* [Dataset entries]
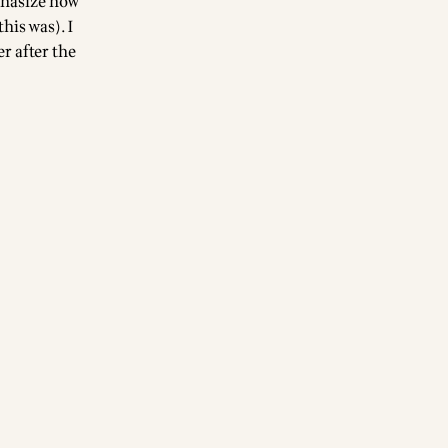
phasize how
his was). I
r after the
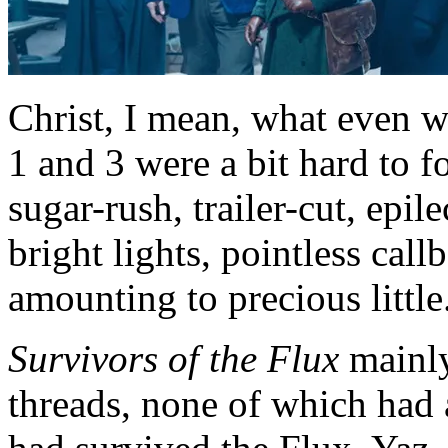
Christ, I mean, what even w
1 and 3 were a bit hard to 
sugar-rush, trailer-cut, epile
bright lights, pointless cal
amounting to precious little
Survivors of the Flux
mainly
threads, none of which had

* [ASSIGNMENT] Your answer should consist only of the lines from the one with "sugar-rush, trailer-cut, epile" through the last line of the entries above, retyped exactly.

* [RESULT]
sugar-rush, trailer-cut, epile
bright lights, pointless cal
amounting to precious little
Survivors of the Flux
mainly
threads, none of which had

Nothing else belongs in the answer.